Le recours doit dès lors être admis et la décision attaquée annulée. Il
est statué sans frais; le recourant, assisté par un mandataire, a droit à des
dépens (art. 49 et 55 de la loi du 28 octobre 2008 sur la procédure
administrative – LPA-VD, RSV 173.36).
Par
ces motifs
la Cour de droit administratif et public
du Tribunal cantonal
arrête:
I.
Le recours est admis.
II.
La décision rendue le 23 février 2016 par le Service de la population
est annulée.
III.
Il est statué sans frais.
IV.
L’Etat de Vaud, par le Département de l’économie et du sport, versera au
recourant une indemnité de 1'000 (mille) francs à titre de dépens.
Lausanne, le 12 septembre 2016
Le président: La
greffière:
Le présent arrêt est communiqué aux destinataires de
l'avis d'envoi ci-joint ainsi qu'au SEM.
Il peut faire l'objet, dans les trente jours suivant sa
notification, d'un recours au Tribunal fédéral.
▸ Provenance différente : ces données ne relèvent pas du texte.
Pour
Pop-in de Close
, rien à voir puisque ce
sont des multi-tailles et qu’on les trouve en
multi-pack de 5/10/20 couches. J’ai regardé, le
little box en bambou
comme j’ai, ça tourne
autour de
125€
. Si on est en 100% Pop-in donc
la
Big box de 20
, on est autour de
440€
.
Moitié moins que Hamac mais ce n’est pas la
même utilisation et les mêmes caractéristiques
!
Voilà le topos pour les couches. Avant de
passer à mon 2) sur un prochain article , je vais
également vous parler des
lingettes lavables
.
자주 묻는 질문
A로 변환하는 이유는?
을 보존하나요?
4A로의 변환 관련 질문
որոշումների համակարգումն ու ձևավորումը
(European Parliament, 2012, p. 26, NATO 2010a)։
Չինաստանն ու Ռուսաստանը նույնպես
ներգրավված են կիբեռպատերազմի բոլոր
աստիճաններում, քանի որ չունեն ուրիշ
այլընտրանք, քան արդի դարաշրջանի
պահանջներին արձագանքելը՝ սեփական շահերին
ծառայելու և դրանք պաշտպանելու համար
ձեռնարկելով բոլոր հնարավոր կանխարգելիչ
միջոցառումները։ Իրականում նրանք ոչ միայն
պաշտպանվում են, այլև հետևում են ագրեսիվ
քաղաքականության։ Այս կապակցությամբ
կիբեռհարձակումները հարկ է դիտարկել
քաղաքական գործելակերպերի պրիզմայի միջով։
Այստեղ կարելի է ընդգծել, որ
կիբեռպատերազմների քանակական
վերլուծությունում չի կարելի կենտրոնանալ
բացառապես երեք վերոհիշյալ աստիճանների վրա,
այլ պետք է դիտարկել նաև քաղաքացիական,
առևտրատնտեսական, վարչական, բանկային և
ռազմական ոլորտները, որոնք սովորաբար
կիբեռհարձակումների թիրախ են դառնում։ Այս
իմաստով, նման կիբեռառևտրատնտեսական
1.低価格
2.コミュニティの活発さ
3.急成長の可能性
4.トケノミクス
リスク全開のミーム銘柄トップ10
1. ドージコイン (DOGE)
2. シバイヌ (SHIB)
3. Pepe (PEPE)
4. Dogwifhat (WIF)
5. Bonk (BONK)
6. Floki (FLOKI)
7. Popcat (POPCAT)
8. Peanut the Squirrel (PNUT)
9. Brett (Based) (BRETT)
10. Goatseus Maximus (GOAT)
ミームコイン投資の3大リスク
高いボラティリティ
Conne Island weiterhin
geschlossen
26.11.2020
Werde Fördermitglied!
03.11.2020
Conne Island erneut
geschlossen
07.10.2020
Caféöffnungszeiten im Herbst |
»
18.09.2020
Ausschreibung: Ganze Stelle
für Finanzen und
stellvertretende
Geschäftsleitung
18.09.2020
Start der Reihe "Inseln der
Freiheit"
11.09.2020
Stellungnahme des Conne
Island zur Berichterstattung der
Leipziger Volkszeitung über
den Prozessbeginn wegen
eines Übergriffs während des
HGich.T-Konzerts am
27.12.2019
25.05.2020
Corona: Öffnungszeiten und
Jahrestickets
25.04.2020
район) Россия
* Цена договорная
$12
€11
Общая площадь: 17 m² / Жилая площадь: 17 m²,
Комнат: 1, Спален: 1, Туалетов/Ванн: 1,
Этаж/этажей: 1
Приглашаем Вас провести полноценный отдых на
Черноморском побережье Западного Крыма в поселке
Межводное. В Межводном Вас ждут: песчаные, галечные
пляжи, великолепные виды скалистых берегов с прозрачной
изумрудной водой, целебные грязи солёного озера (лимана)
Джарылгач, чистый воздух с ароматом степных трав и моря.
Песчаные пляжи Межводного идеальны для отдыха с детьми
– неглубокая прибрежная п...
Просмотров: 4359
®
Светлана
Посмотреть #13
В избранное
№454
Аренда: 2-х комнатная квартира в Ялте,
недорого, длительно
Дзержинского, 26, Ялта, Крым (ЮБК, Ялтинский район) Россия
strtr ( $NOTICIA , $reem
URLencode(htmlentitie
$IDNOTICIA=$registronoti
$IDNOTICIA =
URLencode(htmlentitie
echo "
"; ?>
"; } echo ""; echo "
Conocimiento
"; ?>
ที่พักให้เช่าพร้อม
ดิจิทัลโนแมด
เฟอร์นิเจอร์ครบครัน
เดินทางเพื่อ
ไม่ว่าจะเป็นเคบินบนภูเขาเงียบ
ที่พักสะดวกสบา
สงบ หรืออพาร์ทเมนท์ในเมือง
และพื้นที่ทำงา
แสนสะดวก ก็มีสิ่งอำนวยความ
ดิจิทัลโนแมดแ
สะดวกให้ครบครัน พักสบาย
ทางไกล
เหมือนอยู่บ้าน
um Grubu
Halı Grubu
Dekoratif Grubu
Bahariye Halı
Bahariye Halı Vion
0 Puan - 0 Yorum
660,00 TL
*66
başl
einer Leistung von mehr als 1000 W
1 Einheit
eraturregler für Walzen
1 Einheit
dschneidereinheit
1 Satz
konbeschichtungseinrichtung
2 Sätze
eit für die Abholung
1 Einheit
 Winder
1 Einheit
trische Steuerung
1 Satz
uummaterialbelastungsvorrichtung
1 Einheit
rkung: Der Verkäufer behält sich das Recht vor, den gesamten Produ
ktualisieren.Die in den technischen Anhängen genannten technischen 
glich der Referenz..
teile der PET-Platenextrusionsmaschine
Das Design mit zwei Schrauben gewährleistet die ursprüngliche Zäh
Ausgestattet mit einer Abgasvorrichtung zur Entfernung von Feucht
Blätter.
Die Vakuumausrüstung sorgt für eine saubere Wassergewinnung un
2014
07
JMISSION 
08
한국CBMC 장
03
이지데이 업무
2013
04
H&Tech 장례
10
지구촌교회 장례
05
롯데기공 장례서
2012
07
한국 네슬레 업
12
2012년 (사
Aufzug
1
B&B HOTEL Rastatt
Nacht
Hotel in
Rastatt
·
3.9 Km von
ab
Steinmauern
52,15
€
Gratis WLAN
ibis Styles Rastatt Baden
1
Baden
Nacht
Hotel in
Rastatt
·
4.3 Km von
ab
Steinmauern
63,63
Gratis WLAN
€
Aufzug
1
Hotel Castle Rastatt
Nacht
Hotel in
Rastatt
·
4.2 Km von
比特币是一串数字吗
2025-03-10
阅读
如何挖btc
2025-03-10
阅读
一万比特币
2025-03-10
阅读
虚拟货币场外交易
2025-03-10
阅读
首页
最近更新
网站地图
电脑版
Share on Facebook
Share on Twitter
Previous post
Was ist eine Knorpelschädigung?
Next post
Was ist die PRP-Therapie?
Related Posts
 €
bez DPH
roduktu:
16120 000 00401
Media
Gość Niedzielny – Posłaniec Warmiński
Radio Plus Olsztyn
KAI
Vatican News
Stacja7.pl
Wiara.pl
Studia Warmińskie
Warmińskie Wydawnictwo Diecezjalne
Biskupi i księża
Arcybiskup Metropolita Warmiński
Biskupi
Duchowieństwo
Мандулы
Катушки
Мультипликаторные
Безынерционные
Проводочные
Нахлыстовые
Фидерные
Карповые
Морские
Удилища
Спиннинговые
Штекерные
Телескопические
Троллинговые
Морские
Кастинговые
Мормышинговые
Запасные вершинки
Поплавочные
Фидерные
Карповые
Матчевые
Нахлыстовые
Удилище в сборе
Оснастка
Le recours en matière de droit
public s'exerce aux conditions des articles 82 ss de la loi du 17 juin 2005 sur
le Tribunal fédéral (LTF - RS 173.110), le recours constitutionnel subsidiaire
à celles des articles 113 ss LTF. Le mémoire de recours doit être rédigé dans
une langue officielle, indiquer les conclusions, les motifs et les moyens de
preuve, et être signé. Les motifs doivent exposer succinctement en quoi l’acte
attaqué viole le droit. Les pièces invoquées comme moyens de preuve doivent
être jointes au mémoire, pour autant qu’elles soient en mains de la partie; il
en va de même de la décision attaquée.